Jennifer thought she would never get married. Her younger years were spent looking after her bedridden mother, never visiting dances with other teenage friends, and not dating any men, as she never really met any. She missed the connection somewhere, but found her satisfaction in looking after the home, keeping things clean and neat. She was proud of her home and when her mother died she was alone, but she still lived in the appartment and continued with the daily cleaning routine, keeping everything in its place.
Everything would have carried on as it was, had Jennifer not read once in the newspaper about a lady that had been found dead in her apartment. It disturbed her as the corpse was only found six months after the death, the person concerned never being missed. Jennifer began thinking that could have been me.
“Who would miss me when I am not here any more?” and so Jennifer decided that she would look for a man. She placed a contact enquiry in the newspaper, as this seemed the most neutral and inconspicuous way of doing things. At the beginning she was overwhelmed by correspondence received. She even met two men, but their interests seemed to lie more in a bedroom experience than companionship. One of the men even asked if she lived in her own property or was renting. Jennifer was not stupid and decided to leave things as they were. Perhaps dying and not being discovered would be a better alternative. It was then she met George.
She was visiting the local library and browsing though the shelves. She saw just the book she was looking for “Cleaning and Organisation in the household”. “Ideal” she thought but as she put out her hand to take the book, she felt another hand on hers.
“Please excuse me” said a voice, “It seems we both have the same choice in mind.”

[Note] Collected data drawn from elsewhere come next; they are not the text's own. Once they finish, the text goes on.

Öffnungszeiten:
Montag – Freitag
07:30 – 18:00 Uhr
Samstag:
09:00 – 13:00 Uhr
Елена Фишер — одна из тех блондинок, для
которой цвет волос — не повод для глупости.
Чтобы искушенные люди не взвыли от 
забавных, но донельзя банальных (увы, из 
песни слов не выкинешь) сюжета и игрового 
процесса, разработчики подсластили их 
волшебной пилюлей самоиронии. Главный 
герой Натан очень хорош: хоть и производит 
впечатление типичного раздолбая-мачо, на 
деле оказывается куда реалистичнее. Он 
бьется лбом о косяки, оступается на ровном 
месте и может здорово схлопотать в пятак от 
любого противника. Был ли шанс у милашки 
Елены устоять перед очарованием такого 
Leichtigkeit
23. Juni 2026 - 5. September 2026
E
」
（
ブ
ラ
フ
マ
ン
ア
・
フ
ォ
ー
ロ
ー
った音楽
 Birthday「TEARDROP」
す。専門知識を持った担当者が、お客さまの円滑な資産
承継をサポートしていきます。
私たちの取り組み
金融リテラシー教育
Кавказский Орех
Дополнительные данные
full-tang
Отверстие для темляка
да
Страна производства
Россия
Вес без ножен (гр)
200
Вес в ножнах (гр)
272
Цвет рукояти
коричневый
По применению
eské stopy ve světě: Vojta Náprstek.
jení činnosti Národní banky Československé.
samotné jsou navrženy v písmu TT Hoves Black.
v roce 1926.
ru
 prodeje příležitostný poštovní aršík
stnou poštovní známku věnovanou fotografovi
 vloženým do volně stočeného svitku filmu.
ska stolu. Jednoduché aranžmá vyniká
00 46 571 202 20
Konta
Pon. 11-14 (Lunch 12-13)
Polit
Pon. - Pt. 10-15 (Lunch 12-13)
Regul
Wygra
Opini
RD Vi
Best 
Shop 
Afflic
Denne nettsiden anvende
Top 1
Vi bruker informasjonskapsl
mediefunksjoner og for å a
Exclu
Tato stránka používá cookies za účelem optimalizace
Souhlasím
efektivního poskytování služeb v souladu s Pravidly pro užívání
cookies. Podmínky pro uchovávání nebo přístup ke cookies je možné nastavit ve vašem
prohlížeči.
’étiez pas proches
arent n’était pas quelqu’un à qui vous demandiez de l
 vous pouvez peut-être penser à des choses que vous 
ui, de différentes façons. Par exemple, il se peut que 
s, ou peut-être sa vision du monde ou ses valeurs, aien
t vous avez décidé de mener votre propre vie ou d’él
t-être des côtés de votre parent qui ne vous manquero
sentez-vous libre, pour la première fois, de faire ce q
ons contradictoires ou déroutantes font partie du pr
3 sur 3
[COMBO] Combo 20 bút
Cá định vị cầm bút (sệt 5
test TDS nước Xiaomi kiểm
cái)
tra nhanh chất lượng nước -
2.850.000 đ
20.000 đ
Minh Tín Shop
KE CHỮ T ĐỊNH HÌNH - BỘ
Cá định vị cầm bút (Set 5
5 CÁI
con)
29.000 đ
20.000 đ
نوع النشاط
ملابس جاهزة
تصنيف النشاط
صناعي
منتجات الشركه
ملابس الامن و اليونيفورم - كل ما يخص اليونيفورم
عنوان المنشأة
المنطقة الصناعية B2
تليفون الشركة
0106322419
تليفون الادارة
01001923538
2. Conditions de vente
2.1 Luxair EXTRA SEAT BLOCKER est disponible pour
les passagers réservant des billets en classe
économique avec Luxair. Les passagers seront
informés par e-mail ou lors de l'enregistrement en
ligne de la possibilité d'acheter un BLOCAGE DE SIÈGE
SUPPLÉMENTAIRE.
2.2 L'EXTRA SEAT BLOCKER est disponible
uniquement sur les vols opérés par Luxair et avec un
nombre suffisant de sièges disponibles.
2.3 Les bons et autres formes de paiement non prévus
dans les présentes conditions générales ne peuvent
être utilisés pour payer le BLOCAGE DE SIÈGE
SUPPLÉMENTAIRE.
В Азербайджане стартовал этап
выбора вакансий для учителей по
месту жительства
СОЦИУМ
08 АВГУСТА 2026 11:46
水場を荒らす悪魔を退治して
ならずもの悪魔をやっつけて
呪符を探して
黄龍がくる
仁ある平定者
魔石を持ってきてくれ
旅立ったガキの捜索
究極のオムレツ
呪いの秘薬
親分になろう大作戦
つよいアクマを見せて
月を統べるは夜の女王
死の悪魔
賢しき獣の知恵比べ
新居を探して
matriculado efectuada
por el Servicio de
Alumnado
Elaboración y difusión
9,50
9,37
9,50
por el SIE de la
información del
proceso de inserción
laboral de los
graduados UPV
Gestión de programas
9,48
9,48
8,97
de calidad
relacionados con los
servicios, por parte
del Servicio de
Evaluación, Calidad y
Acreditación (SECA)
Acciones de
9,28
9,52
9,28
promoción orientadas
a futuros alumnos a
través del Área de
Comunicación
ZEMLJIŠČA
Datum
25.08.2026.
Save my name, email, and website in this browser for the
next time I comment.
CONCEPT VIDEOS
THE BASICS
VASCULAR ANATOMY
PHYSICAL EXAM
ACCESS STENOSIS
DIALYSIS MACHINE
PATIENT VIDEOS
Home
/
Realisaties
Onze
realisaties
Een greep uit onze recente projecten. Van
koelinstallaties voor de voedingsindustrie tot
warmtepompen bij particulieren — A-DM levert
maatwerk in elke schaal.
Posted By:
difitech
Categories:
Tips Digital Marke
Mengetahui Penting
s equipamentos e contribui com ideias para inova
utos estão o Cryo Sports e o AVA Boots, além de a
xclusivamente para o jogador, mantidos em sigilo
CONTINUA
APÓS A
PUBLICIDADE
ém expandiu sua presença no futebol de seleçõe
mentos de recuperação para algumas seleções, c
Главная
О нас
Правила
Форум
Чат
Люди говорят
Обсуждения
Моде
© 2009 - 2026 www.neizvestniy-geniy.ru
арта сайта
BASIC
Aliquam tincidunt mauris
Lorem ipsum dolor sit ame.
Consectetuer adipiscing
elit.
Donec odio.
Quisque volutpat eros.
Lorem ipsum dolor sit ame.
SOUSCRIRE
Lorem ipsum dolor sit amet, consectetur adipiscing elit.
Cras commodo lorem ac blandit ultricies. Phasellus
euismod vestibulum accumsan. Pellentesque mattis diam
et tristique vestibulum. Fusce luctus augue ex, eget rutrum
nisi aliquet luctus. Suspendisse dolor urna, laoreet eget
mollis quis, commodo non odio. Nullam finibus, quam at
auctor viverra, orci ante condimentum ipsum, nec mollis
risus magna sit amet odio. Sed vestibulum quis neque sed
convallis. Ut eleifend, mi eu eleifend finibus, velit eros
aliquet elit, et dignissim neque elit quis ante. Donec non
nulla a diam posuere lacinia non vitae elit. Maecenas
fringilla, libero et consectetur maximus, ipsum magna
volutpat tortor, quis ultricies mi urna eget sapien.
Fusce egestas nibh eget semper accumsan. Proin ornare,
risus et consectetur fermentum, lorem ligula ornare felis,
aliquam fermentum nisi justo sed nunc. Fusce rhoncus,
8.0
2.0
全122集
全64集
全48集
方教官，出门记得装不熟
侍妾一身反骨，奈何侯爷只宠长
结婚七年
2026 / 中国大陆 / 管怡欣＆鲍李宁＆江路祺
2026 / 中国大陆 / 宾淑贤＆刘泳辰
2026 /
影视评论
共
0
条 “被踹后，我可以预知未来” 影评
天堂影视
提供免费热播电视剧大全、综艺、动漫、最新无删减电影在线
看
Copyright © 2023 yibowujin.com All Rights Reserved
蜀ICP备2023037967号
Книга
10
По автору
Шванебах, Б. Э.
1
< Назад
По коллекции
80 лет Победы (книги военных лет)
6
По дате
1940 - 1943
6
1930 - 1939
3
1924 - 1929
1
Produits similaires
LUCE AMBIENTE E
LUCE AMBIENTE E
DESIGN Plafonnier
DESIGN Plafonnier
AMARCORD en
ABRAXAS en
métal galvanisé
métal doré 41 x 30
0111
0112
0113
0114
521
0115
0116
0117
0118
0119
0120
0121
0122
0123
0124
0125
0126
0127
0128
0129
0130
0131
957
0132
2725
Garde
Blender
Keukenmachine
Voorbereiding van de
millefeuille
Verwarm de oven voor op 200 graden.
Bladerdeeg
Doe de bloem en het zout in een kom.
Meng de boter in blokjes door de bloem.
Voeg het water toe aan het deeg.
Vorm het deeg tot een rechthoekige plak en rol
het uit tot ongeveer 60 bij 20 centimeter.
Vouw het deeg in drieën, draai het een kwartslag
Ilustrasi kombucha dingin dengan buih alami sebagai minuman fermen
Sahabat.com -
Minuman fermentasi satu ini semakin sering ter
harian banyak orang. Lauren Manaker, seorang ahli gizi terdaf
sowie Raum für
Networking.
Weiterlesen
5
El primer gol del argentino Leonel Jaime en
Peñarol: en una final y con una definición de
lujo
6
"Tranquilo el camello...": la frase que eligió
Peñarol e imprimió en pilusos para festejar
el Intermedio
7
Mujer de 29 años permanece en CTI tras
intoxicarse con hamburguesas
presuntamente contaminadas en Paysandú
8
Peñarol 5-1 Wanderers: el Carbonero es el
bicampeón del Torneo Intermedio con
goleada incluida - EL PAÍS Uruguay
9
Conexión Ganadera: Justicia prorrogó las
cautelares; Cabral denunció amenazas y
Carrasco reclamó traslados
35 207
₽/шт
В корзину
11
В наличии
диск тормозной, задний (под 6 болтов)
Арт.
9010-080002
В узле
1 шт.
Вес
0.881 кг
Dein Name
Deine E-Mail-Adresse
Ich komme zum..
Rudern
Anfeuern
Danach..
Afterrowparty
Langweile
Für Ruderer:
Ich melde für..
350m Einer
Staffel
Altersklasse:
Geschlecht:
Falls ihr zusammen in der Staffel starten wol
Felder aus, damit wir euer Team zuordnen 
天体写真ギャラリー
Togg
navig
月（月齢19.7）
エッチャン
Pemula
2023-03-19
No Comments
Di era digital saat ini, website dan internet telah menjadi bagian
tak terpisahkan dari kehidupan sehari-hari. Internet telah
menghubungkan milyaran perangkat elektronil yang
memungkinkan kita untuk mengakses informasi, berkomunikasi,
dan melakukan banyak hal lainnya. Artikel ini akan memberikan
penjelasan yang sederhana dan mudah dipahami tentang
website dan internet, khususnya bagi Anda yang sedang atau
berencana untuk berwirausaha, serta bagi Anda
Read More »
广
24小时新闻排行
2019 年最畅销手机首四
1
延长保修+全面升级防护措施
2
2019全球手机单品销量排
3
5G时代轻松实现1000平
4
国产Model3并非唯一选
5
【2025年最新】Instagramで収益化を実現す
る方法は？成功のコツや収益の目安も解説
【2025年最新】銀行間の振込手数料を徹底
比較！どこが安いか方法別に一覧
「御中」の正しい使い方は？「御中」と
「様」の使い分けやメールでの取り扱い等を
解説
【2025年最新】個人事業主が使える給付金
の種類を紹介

She looked at the person standing next to her. A very nicely dressed man, tie and suit as it belonged, nothing scruffy or blue jeans and t-shirts that most of the people seem to be wearing during the day. Above all clean shaven, no beard or moustache, just perfect. Jennifer was always careful to dress well when she left her apartment, making sure that everything matched well, and this man seemed to have the same idea.
“I have an idea” said Jennifer. “We both chose the same book. Perhaps one of us could read it and then let the other know when it is finished.”
“A good idea young lady” said the stranger. “By the way my name is George Conway and here is my card. Of course, you may have the book first of all. You could perhaps contact me when you have read it and we could meet to let me have the book.”
Jennifer noticed that the card belonging to the stranger said he was a salesman which was a nice organised job, and you always had to be well dressed and be well mannered. Jennifer was impressed and after reading the book she called George Conway, and made an appointment in a café to give him the book. This was the first of many meetings. She found that George also lived alone in his own house.
At last the man that Jennifer was looking for; clean, well organised, and his interests seemed to be the same as hers. His hobby was collecting coins from all over the world and Jennifer found this a nice tidy hobby. George invited her to his house and showed her the collection. Everything nicely labelled and neatly organised. She was also impressed by the nice clean appearance of everything where he lived. She naturally invited George to visit her and he was full of compliments for her nice tidy apartment. Even Jennifer’s cooking skills appealed to George. He was no gourmet, and liked his food plain and simple, just the way Jennifer made it.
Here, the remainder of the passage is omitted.